Hey, :)
I'm an international student, and this is my essay for a UMich prompt:
Prompt- Everyone belongs to many different communities and/or groups defined by (among other things) shared geography, religion, ethnicity, income, cuisine, interest, race, ideology, or intellectual heritage. Choose one of the communities to which you belong, and describe that community and your place within it.
Essay:
It was twenty years ago that a young graduate in dentistry, from the south Indian state of Kerala, boarded a plane to the middle-eastern country Kuwait. The dentist, my father, became a part of the "Kerala Gulf diaspora" - the migration boom of Keralites to oil-rich Arab countries in search of employment.
Now, I am seventeen and have lived primarily in Kuwait for every year of my life.
Apart from my wheatish complexion, I often feel that I have nothing in common with those born and brought up in Kerala itself. Even though my parents taught me to read, write and speak in Malayalam (the language used in Kerala), I have always found it hard to converse to other Keralites, be it even small talk with shopkeepers. My Malayalam is muddled, and I often mix it up with English.
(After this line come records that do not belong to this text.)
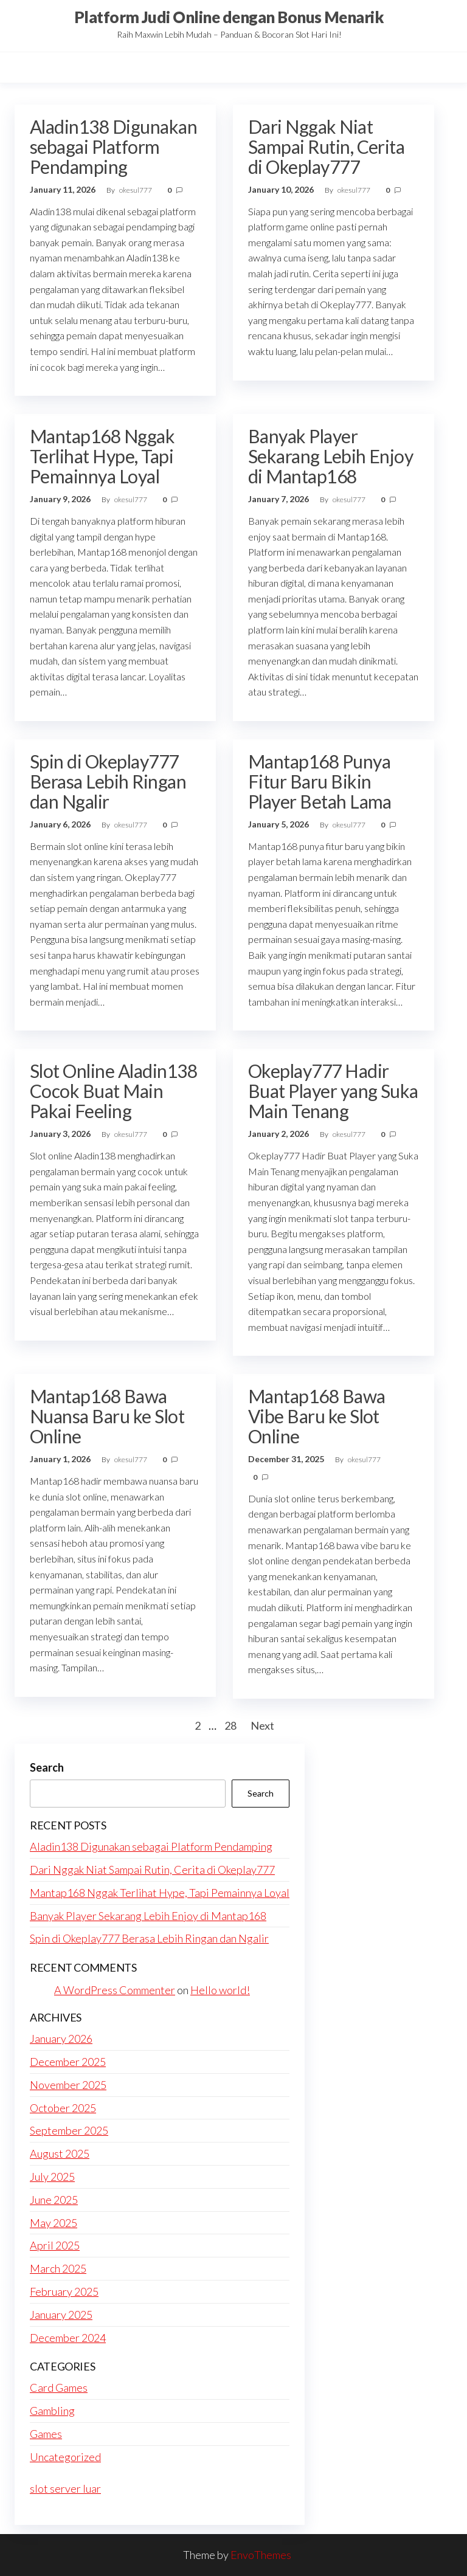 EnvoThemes (260, 2554)
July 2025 (52, 2176)
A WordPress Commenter (114, 1990)
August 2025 (59, 2153)
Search (47, 1767)
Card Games (59, 2387)
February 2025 (64, 2291)
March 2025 (58, 2268)
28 (230, 1725)
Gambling (52, 2410)
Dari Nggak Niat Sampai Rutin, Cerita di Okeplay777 (326, 147)
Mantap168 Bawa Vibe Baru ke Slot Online (317, 1416)
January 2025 (61, 2314)
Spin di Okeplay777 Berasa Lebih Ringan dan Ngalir (108, 781)
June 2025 (54, 2199)
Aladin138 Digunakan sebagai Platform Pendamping (113, 147)
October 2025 (63, 2108)
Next (262, 1725)
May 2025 (53, 2222)
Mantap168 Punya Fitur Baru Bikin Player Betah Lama (320, 781)
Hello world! (220, 1990)
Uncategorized (65, 2457)
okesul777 (136, 190)
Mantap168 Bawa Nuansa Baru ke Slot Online (107, 1416)
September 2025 (69, 2130)
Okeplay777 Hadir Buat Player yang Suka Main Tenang (333, 1091)
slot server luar (65, 2488)
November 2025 (68, 2084)
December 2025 (68, 2061)
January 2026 (61, 2038)
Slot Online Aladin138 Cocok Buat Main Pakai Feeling (113, 1091)
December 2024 (68, 2337)
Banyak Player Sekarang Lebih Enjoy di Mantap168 (330, 456)
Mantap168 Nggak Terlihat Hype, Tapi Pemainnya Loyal (102, 456)
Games (46, 2433)
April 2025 (55, 2245)
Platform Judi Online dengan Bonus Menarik (229, 17) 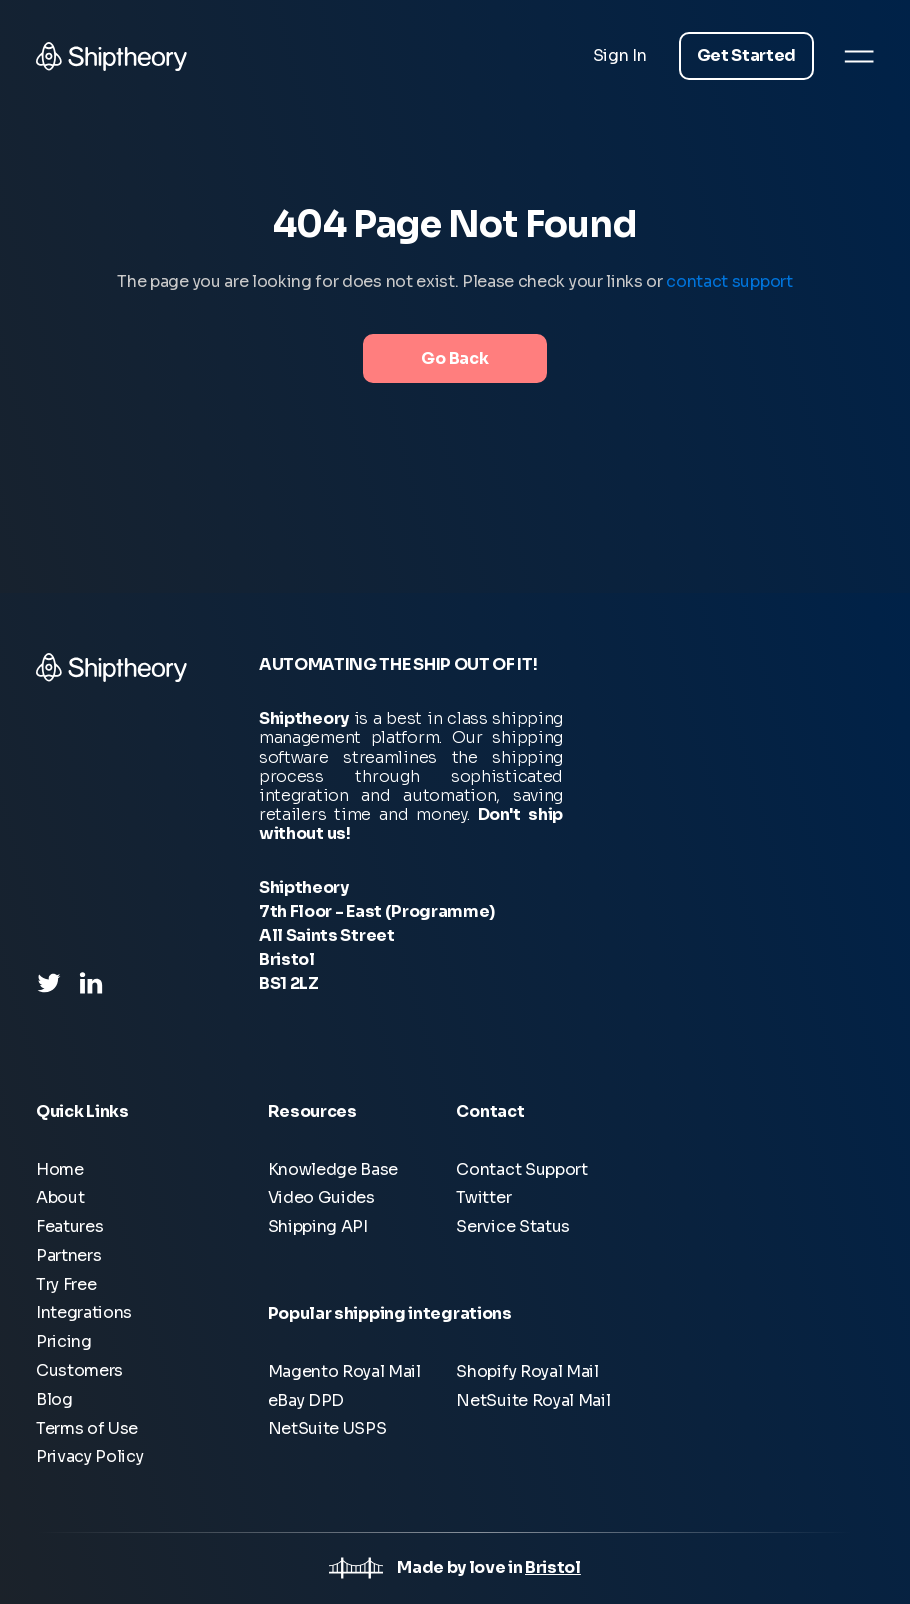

There is a reason for this: my friends are from all over India, a very diverse land, and the only language that unites us is English. So I almost always conversed in English, and was alien to my mother tongue. When I would visit Kerala, all my interactions with the locals were awkward, and my fashion sense was different from what they followed. Earlier, this made me very insecure. How could I, a boy who recognized himself as a Keralite, not understand his own culture?
That's when I started considering my ambiguity as diversity, and identified myself among the "expatriate" Keralites community rather than the "regular" Keralites. My circumstances were different from those who were raised in Kerala itself. So, I had no reason to associate with them.